For more details on connecting Packer to HCP Packer see documentation(opens in new tab).

To test this step - ensure that when you run the packer build, a new version is created in HCP Packer.

Step 2: Update Terraform code to use HCP Packer images

The HCP provider enhances Terraform capabilities by offering specialized data sources that allow for the retrieval of critical metadata from HCP services. These data sources are pivotal for dynamic configuration management in Terraform scripts.

• hcp_packer_version data source: Retrieves version metadata from a specified channel within HCP Packer.
  • Usage: This data source is used to fetch details about specific versions of software or artifacts, ensuring that the infrastructure deploys with the correct configurations and versions specified.
• hcp_packer_artifact data source: Uses a version fingerprint and channel name to retrieve detailed metadata and the location of an image from HCP Packer.
  • Usage: Essential for operations that require precise information about the artifacts for controlled deployments.

More details on the HCP provider and the data sources can be found here(opens in new tab).

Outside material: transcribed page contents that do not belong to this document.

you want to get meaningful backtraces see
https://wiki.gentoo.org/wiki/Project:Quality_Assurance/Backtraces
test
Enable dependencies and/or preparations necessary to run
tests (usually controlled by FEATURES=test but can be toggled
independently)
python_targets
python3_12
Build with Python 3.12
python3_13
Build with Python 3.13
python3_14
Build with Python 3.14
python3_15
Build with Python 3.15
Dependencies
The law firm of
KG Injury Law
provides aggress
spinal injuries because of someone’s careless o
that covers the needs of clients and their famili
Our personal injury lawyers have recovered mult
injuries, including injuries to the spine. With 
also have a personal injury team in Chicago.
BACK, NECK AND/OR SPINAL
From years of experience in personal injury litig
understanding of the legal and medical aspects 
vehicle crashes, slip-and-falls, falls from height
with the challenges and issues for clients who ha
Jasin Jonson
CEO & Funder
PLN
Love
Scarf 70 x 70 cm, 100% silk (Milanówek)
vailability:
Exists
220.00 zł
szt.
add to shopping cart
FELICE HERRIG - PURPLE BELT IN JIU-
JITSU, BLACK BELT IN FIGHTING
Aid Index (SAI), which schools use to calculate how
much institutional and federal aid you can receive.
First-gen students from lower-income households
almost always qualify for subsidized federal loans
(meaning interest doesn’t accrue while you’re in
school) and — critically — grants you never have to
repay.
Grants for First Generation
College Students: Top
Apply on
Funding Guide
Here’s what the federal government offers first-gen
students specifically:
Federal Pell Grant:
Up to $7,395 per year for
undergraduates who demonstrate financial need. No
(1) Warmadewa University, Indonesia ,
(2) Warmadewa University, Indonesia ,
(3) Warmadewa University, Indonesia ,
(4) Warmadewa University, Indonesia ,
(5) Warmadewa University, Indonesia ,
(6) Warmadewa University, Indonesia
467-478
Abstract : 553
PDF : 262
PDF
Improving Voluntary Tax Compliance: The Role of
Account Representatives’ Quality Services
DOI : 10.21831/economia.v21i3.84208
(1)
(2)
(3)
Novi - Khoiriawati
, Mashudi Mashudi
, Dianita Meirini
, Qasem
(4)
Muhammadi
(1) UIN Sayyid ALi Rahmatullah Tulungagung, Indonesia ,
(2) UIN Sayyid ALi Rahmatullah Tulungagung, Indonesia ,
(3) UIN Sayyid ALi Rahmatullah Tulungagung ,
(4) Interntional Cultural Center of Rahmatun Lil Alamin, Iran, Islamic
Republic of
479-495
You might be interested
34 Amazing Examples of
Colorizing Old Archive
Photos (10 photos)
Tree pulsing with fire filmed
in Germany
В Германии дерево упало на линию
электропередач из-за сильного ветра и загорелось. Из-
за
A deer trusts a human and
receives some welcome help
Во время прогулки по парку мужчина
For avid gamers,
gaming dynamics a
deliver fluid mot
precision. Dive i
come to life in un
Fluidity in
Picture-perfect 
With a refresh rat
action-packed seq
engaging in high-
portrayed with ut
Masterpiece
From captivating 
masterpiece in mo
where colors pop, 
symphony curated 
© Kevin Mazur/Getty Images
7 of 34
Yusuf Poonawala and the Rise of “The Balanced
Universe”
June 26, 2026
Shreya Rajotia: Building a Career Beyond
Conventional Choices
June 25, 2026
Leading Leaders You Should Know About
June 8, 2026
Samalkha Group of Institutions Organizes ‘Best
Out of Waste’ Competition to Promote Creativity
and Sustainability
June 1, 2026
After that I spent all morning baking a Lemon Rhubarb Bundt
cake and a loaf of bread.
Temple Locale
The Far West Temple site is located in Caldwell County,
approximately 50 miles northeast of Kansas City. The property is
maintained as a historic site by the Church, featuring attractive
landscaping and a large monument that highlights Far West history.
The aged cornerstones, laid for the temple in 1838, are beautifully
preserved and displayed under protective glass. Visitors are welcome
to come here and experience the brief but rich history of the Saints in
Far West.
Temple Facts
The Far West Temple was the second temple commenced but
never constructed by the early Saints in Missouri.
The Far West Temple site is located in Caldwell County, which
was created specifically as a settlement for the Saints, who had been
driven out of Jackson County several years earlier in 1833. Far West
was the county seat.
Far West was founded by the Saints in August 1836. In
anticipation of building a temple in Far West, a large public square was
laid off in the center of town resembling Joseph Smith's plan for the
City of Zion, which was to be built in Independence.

Example code to show how the HCP data sources can be used in Terraform:

# AWS configuration
data "hcp_packer_artifact" "aws_web_server" {
  bucket_name    = "aws-web-server-images"
  channel        = "production"
}
 
resource "aws_instance" "web" {
  ami           = data.hcp_packer_artifact.aws_web_server.id
  instance_type = "t3.micro"
  # Additional configuration...
}
 
# Azure configuration
data "hcp_packer_artifact" "azure_web_server" {
  bucket_name    = "azure-web-server-images"
  channel        = "production"
}
 
resource "azurerm_linux_virtual_machine" "web" {
  name                = "web-server"
  # Use the image ID from HCP Packer
  custom_image_id     = data.hcp_packer_artifact.azure_web_server.id
  # Additional configuration...
}

To validate this step - make changes to the Terraform code and then perform plan and apply. The newly created created infrastructure should use the image that is referenced in the HCP Packer registry.

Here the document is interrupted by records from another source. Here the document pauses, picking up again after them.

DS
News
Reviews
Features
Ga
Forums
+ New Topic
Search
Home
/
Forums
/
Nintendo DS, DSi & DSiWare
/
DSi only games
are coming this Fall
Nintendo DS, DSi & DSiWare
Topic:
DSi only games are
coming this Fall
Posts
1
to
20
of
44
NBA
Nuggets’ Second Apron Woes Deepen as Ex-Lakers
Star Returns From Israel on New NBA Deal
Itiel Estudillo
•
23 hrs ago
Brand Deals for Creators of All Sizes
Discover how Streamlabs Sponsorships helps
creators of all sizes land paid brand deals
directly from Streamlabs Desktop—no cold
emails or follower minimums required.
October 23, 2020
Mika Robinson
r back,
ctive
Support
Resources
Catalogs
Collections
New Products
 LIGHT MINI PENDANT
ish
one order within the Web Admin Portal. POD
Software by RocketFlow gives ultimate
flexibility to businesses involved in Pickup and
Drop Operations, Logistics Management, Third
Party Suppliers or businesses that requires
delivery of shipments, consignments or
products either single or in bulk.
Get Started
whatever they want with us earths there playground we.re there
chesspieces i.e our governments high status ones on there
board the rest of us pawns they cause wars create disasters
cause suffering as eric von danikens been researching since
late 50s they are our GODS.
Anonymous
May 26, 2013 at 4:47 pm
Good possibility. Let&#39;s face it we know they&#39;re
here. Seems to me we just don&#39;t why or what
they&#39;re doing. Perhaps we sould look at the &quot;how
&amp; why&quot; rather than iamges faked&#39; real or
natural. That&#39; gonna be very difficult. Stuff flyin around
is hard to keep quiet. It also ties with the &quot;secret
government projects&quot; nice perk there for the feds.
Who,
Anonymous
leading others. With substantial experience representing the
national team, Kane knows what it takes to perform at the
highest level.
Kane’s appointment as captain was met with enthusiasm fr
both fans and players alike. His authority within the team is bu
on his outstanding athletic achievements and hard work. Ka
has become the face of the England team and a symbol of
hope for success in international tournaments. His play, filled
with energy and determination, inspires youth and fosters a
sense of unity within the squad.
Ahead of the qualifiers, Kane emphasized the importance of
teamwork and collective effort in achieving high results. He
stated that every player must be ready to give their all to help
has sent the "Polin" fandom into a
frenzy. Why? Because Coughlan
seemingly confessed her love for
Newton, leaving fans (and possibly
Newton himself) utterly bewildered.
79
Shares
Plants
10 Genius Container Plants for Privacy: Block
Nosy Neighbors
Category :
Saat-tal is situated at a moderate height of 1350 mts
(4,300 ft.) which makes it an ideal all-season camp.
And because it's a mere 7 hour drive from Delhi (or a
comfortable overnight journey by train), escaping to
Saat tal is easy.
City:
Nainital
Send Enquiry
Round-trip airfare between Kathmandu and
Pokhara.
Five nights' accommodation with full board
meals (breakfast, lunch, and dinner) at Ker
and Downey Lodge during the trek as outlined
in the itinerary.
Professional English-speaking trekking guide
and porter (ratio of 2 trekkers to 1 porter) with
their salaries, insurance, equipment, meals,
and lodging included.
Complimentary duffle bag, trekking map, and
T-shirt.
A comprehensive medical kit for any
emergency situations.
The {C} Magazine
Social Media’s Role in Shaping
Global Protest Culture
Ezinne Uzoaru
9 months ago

Step 3: Configure run task in HCP Terraform

Please follow instructions in the tutorial(opens in new tab) to integrate HCP Packer with HCP Terraform. We recommend that this integration is enabled globally(opens in new tab). As with any run task, we recommend that you test the run task in non-production workspaces first before enabling it in production. We further recommend that a phased approach is used where the run task is enabled globally as an advisory enforcement before enabling it as a mandatory enforcement.

Step 4: Configure Sentinel

This is an optional but recommended step. We recommend that you use Sentinel to enforce image use policies in addition to the run task integration. Some of the recommended policies include the following.

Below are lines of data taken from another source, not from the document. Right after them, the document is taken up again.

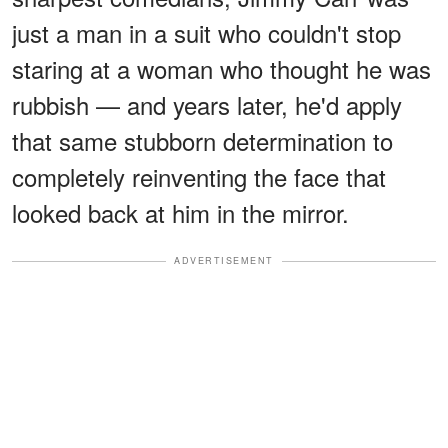
just a man in a suit who couldn't stop
staring at a woman who thought he was
rubbish — and years later, he'd apply
that same stubborn determination to
completely reinventing the face that
looked back at him in the mirror.
ADVERTISEMENT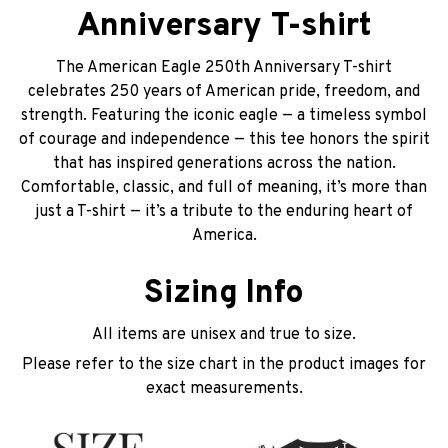
Anniversary T-shirt
The American Eagle 250th Anniversary T-shirt
celebrates 250 years of American pride, freedom, and
strength. Featuring the iconic eagle — a timeless symbol
of courage and independence — this tee honors the spirit
that has inspired generations across the nation.
Comfortable, classic, and full of meaning, it’s more than
just a T-shirt — it’s a tribute to the enduring heart of
America.
Sizing Info
All items are unisex and true to size.
Please refer to the size chart in the product images for
exact measurements.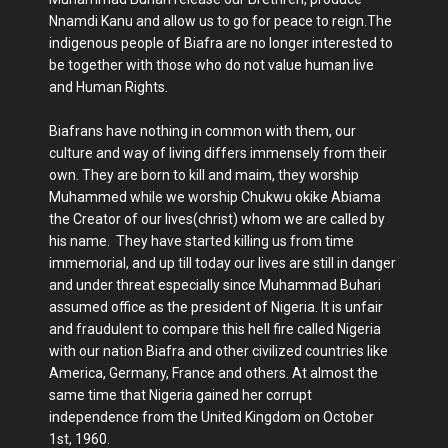
Nnamdi Kanu and allow us to go for peace to reign.The
indigenous people of Biafra are no longer interested to
be together with those who do not value human live
and Human Rights.
Biafrans have nothing in common with them, our
culture and way of living differs immensely from their
own. They are born to kill and maim, they worship
Muhammed while we worship Chukwu okike Abiama
the Creator of our lives(christ) whom we are called by
his name. They have started killing us from time
immemorial, and up till today our lives are still in danger
and under threat especially since Muhammad Buhari
assumed office as the president of Nigeria. It is unfair
and fraudulent to compare this hell fire called Nigeria
with our nation Biafra and other civilized countries like
America, Germany, France and others. At almost the
same time that Nigeria gained her corrupt
independence from the United Kingdom on October
1st, 1960.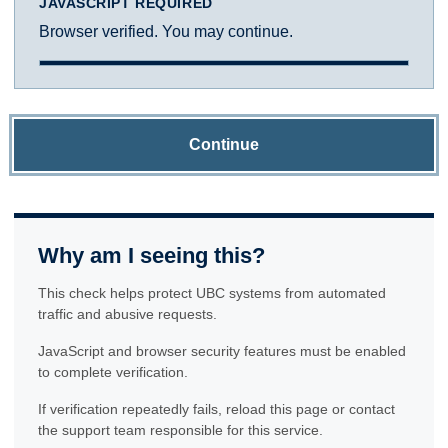
JAVASCRIPT REQUIRED
Browser verified. You may continue.
Continue
Why am I seeing this?
This check helps protect UBC systems from automated
traffic and abusive requests.
JavaScript and browser security features must be enabled
to complete verification.
If verification repeatedly fails, reload this page or contact
the support team responsible for this service.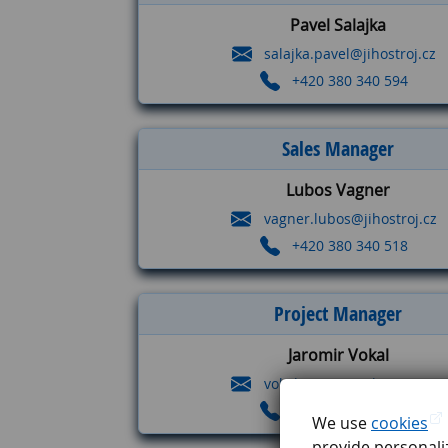
Pavel Salajka
salajka.pavel@jihostroj.cz
+420 380 340 594
Sales Manager
Lubos Vagner
vagner.lubos@jihostroj.cz
+420 380 340 518
Project Manager
Jaromir Vokal
vokal.jaromir@jihostroj.cz
+420 380 340 714
We use
cookies
provide personaliz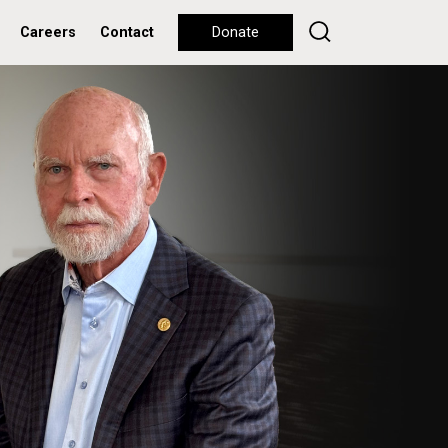
Careers
Contact
Donate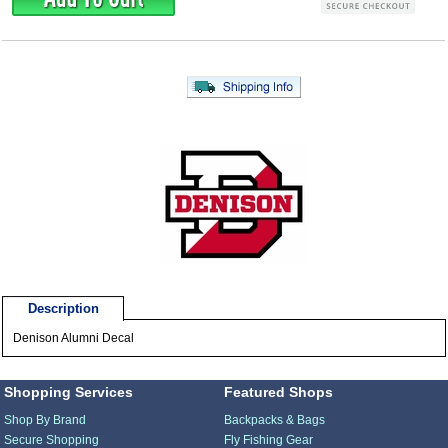
Description
Denison Alumni Decal
Shopping Services
Featured Shops
Shop By Brand
Backpacks & Bags
Secure Shopping
Fly Fishing Gear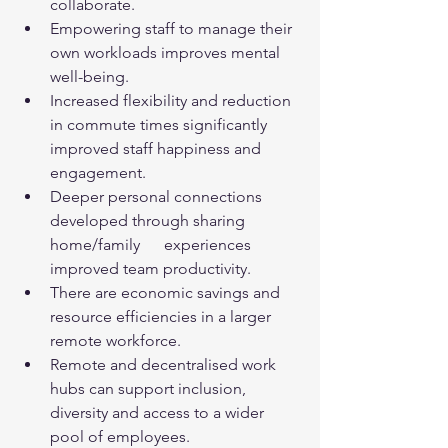
collaborate.
Empowering staff to manage their 
own workloads improves mental 
well-being.
Increased flexibility and reduction 
in commute times significantly 
improved staff happiness and 
engagement.
Deeper personal connections 
developed through sharing 
home/family      experiences 
improved team productivity.
There are economic savings and 
resource efficiencies in a larger 
remote workforce.
Remote and decentralised work 
hubs can support inclusion, 
diversity and access to a wider 
pool of employees.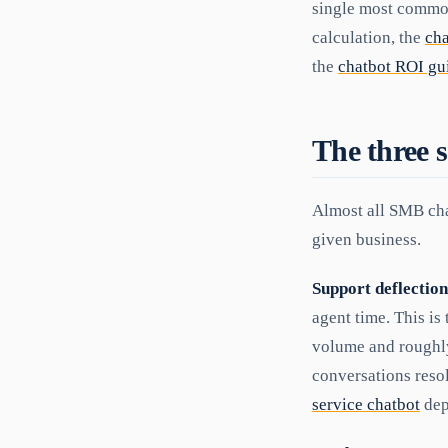
single most common
calculation, the
ch
the
chatbot ROI gu
The three s
Almost all SMB cha
given business.
Support deflection
agent time. This is
volume and roughly 
conversations reso
service chatbot
dep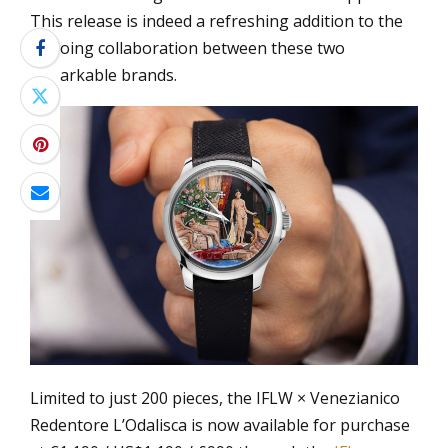
This release is indeed a refreshing addition to the
ongoing collaboration between these two
remarkable brands.
Limited to just 200 pieces, the IFLW × Venezianico
Redentore L’Odalisca is now available for purchase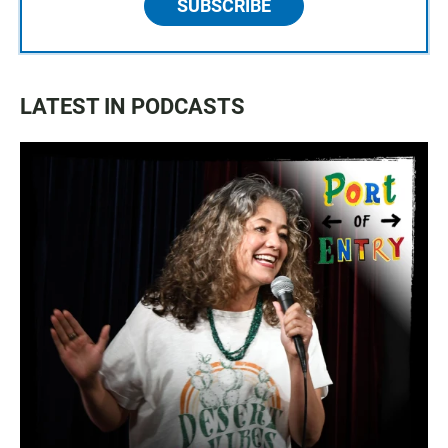
SUBSCRIBE
LATEST IN PODCASTS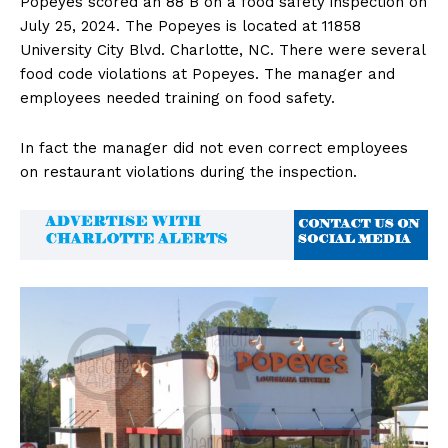
Popeyes scored an 88 B on a food safety inspection on
July 25, 2024. The Popeyes is located at 11858
University City Blvd. Charlotte, NC. There were several
food code violations at Popeyes. The manager and
employees needed training on food safety.
In fact the manager did not even correct employees
on restaurant violations during the inspection.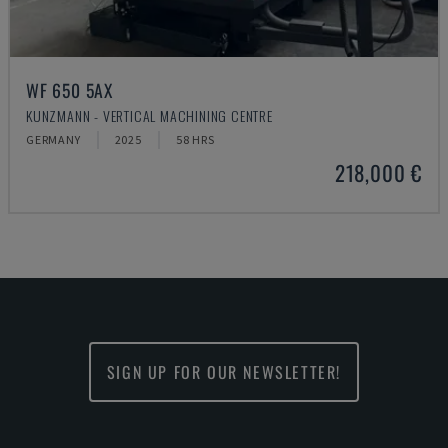
WF 650 5AX
KUNZMANN - VERTICAL MACHINING CENTRE
GERMANY
2025
58 HRS
218,000 €
SIGN UP FOR OUR NEWSLETTER!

1. A policy to check and ensure only images from HCP packer are used in the Terraform runs.
2. A policy to enforce that only images from the production channel are used in the Terraform runs. Sample policy is below.

import "tfe"
 
// Define the required channel for HCP Packer images
required_channel = "Production"
 
// Fetch the image metadata from workspace variables
image_metadata = tfe.workspace.variables["hcp_packer_image_metadata"].value
 
// Main rule to enforce the channel requirement
main = rule {
    required_channel in image_metadata
}

Without enabling the above mentioned Sentinel policies, there is a risk that non-compliant images can be used in the Terraform runs. This can lead to security vulnerabilities and compliance issues. As with any Sentinel policy, we recommend that you test the policy in non-production workspaces as advisory enforcement before enabling it in production.

Step 5: Ensure drift detection and notifications are enabled

Ensure that drift detection is enabled on all workspaces or on workspaces that are used to provision images. This will ensure that any non-compliance will be detected and reported in HCP Terraform's workspace explorer. We recommend that workspace notifications are enabled as well. This will ensure that application teams will be alerted when the image is revoked or when a new image is available.

Step 6: Test the key workflows

Test the key workflows that are detailed in the workflows section. Ensure that the golden image workflow, application image workflow and the infrastructure revocation workflow are working as expected.